# API Review

## Create the spark session

In [None]:
import pyspark

spark = pyspark.sql.SparkSession.builder.getOrCreate()

## Create Dataframes

In [None]:
import pandas as pd
import numpy as np

np.random.seed(123)

pd_df = pd.DataFrame(dict(n=np.arange(20), group=np.random.choice(list("abc"), 20)))

pd_df

Convert to a spark dataframe

In [None]:
df = spark.createDataFrame(pd_df)

#must run .show() to see the spark dataframe 
df.show(2)

In [None]:
df.describe().show()

In [None]:
from pydataset import data

mpg = spark.createDataFrame(data("mpg"))
mpg.show(2)

## Create Columns

This returns a column object:

In [None]:

mpg.hwy

To select the values in the column object, we follow it with show. And we can use .select to select multiple column objects. 

In [None]:
# select 3 columns and show 2 rows
mpg.select(mpg.hwy, mpg.cty, mpg.model).show(2)

In [None]:
# select 1 column, then select that column and add one to each of the values, return and show both columns. 

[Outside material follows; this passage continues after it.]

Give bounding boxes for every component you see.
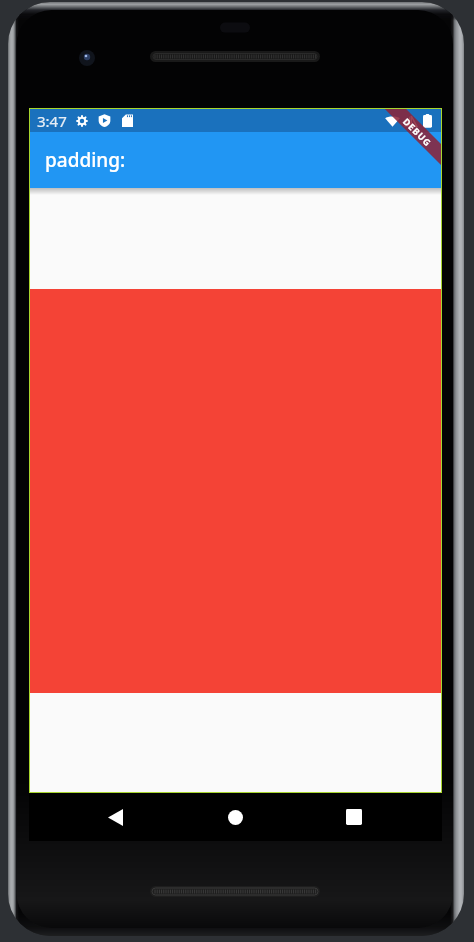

mpg.select(mpg.hwy, mpg.hwy + 1).show(2)

In [None]:
# select & alias hwy column name
mpg.select(mpg.hwy.alias("highway_mileage")).show(2)

In [None]:
# create a var col1 to store the column object of hwy, aliased as highway_mileage
col1 = mpg.hwy.alias("highway_mileage")

# create a var col2 to store the column object of hwy divided by 2, aliased as highway_mileage_halved
col2 = (mpg.hwy/2).alias("highway_mileage_halved")

# select both, referencing the new variables, col1 and col2
mpg.select(col1, col2).show(1)

In [None]:
from pyspark.sql.functions import col, expr

In [None]:
col("hwy")

In [None]:
avg_col = (col("hwy") + col("cty")) / 2

mpg.select(
    col("hwy").alias("highway_mileage"),
    mpg.cty.alias("city_mileage"),
    avg_col.alias("avg_mileage")
).show(2)

Another way to do what we did above, using expr() ...

In [None]:
mpg.select(
    expr("hwy"),  # the same as `col`
    expr("hwy + 1"),  # an arithmetic expression
    expr("hwy AS highway_mileage"),  # using an alias
    expr("hwy + 1 AS highway_incremented"),  # a combination of the above
).show(5)


Briging together all the different ways to accomplish the same task...select a column & alias it. 

In [None]:
mpg.select(
    mpg.hwy.alias("highway"),
    col("hwy").alias("highway"),
    expr("hwy").alias("highway"),
    expr("hwy AS highway"),
).show(5)

## Spark SQL

In [None]:
# register the table with spark
mpg.createOrReplaceTempView("mpg")

In [None]:
spark.sql(
    """
    SELECT hwy, cty, (hwy + cty) / 2 as avg
    FROM mpg
    """
).show(2)

## Type Casting

In [None]:
mpg.dtypes

In [None]:
mpg.printSchema()

In [None]:
mpg.select(mpg.hwy.cast("string")).printSchema()


In [None]:
# shows null because can't be converted. 
mpg.select(mpg.model, mpg.model.cast("int")).show(2)

## Built in Functions

In [None]:
# avg and mean are aliases of each other 
from pyspark.sql.functions import concat, sum, avg, min, max, count, mean
# from pyspark.sql.functions import *

In [None]:
mpg.select(
    sum(mpg.hwy) / count(mpg.hwy).alias("average_1"),
    avg(mpg.hwy).alias("average_2"),
    min(mpg.hwy),
    max(mpg.hwy),
).show()

In [None]:
mpg.select(concat(mpg.manufacturer, mpg.model)).show(5)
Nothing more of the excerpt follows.